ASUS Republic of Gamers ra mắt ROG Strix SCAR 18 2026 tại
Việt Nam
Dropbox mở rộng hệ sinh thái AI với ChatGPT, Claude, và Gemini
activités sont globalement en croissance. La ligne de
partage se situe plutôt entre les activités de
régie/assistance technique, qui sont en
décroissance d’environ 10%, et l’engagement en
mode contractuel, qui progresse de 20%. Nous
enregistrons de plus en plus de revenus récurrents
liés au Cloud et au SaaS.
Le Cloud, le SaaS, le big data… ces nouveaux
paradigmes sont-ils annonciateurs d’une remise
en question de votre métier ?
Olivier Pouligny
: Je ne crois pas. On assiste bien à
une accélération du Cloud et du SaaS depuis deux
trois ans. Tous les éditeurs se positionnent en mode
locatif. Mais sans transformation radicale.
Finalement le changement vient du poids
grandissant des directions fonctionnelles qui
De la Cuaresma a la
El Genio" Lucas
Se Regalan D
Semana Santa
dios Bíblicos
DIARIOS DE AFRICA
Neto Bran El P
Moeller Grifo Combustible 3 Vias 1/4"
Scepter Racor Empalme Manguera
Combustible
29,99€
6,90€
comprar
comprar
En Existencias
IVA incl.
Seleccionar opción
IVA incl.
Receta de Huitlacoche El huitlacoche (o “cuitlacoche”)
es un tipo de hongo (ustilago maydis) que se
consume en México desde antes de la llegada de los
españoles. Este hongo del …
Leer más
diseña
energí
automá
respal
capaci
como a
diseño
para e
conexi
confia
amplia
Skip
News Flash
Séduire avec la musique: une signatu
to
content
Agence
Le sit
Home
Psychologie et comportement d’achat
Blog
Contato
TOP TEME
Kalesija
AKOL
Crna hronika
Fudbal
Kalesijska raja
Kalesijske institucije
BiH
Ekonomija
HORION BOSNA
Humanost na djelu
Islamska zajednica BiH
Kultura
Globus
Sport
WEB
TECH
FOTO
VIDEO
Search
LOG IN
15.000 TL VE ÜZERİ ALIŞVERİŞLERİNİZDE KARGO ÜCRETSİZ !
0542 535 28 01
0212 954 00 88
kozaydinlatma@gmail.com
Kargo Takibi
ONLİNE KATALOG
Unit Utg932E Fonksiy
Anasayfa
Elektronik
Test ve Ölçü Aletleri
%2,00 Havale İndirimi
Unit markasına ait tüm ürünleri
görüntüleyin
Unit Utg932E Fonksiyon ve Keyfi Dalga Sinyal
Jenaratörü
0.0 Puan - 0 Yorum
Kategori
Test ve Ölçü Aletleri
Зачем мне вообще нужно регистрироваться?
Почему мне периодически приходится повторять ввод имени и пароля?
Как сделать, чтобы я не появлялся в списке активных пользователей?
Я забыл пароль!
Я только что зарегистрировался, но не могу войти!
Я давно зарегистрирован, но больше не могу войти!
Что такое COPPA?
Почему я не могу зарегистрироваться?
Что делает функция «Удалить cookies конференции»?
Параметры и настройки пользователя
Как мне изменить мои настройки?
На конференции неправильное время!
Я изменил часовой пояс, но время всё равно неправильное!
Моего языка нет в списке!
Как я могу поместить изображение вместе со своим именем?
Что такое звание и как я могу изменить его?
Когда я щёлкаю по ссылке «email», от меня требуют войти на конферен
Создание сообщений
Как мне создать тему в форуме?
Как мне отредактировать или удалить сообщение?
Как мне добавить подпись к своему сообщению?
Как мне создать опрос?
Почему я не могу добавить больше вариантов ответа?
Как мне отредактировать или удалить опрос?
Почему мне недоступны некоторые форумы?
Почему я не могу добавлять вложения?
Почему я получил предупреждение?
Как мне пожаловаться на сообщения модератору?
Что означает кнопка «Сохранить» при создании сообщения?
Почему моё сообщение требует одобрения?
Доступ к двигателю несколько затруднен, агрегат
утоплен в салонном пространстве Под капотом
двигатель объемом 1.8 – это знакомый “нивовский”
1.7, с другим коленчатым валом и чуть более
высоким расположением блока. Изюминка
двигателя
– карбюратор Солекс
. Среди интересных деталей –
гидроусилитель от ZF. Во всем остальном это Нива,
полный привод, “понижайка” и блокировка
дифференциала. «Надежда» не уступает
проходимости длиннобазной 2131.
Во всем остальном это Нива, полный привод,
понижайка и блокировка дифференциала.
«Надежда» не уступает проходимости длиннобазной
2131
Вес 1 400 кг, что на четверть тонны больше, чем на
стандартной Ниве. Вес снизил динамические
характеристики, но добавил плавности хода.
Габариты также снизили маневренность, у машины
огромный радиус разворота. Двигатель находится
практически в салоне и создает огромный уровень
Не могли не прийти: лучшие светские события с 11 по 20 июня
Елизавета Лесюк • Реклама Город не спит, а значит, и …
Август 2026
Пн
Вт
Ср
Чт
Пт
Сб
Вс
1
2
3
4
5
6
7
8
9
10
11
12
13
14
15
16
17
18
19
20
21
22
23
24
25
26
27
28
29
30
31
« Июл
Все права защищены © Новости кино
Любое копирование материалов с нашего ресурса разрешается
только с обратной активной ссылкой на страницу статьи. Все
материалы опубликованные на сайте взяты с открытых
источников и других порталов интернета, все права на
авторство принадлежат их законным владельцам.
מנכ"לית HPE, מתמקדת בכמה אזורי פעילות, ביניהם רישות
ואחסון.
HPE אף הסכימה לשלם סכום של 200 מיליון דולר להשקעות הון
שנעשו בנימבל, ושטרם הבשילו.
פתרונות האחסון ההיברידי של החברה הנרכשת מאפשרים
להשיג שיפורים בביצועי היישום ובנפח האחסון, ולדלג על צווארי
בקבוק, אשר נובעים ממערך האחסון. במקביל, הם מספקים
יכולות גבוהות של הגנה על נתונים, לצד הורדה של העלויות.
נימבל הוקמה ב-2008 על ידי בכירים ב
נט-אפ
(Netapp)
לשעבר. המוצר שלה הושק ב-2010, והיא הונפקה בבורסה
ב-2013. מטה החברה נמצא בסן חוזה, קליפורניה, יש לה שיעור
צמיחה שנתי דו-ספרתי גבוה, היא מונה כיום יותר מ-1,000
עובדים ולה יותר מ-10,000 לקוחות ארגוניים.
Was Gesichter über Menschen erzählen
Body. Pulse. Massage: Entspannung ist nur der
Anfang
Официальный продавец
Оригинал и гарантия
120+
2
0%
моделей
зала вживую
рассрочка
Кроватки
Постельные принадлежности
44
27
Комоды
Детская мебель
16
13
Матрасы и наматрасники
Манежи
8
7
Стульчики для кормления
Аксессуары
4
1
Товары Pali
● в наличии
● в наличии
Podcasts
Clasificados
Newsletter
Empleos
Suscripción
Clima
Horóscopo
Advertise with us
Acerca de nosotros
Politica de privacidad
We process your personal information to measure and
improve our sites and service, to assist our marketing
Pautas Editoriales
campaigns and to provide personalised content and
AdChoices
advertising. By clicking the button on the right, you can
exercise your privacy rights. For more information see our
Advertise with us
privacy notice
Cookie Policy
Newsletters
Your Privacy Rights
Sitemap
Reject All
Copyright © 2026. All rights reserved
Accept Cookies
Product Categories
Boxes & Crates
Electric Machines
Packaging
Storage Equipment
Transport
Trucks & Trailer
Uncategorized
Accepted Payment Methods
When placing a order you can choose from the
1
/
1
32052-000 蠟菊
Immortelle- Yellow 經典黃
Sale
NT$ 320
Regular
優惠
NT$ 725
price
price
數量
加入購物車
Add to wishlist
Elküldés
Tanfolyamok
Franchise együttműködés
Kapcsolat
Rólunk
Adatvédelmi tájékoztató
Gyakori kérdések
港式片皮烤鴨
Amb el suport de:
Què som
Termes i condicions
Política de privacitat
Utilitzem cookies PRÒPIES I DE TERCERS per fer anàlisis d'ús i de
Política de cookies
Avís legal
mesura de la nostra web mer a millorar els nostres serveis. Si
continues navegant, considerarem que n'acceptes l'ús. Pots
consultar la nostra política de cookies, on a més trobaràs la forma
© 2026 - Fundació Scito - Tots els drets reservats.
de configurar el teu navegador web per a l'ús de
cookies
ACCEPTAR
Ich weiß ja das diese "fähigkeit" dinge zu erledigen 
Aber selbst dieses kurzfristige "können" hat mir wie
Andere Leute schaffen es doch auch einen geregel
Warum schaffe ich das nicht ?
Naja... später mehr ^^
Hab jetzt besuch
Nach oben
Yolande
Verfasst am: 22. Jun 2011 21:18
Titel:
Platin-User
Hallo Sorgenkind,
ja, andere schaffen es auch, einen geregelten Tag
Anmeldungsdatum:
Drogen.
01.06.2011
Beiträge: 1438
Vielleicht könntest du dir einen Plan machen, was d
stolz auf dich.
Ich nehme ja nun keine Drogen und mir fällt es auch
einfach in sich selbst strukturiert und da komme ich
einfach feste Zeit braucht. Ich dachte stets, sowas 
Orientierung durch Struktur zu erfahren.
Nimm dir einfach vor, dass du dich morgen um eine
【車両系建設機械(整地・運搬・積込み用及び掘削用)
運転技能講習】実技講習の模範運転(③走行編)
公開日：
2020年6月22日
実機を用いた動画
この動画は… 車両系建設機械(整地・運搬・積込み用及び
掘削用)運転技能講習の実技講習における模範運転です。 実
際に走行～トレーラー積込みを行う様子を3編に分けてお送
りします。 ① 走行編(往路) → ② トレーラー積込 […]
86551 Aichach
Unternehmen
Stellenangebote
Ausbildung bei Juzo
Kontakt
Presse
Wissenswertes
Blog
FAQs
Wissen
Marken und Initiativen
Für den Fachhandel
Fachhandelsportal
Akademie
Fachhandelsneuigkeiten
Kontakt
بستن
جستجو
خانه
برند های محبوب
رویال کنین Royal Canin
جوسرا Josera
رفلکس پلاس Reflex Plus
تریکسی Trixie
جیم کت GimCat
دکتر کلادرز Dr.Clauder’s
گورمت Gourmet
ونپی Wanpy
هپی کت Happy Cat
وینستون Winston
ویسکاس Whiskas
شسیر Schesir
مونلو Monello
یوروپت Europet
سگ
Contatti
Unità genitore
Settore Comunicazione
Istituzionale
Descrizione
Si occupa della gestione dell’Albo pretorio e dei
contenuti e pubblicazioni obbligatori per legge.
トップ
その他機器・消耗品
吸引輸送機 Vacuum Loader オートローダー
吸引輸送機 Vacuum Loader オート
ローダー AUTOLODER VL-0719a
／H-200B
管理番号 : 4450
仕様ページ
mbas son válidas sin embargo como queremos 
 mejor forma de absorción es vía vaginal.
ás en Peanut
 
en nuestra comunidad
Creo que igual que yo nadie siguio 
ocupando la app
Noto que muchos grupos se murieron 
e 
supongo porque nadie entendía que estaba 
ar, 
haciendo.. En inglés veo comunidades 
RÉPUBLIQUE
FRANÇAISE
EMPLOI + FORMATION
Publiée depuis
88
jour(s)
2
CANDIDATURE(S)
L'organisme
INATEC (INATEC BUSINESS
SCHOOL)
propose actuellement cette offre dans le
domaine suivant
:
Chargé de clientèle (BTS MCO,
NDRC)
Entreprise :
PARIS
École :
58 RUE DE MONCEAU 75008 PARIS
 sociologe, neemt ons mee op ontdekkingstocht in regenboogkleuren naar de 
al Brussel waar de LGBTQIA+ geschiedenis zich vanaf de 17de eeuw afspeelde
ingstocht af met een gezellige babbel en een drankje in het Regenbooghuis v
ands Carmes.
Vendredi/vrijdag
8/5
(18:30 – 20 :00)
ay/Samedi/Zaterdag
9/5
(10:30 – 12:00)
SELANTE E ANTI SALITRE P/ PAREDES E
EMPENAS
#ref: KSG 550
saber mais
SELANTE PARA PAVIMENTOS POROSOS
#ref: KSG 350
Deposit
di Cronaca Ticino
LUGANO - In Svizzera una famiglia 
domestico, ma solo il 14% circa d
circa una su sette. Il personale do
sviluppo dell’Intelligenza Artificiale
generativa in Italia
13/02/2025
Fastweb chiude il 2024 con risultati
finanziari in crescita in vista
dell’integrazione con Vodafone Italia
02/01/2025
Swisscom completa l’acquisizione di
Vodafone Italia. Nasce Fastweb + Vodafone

GOAL OF THE EXERCISE :: Repeat, exactly as they stand above, the lines from the line with "Что делает функция" to the line with "Моего языка нет в списке!", both lines included.

SOLUTION TO THIS TASK ::
Что делает функция «Удалить cookies конференции»?
Параметры и настройки пользователя
Как мне изменить мои настройки?
На конференции неправильное время!
Я изменил часовой пояс, но время всё равно неправильное!
Моего языка нет в списке!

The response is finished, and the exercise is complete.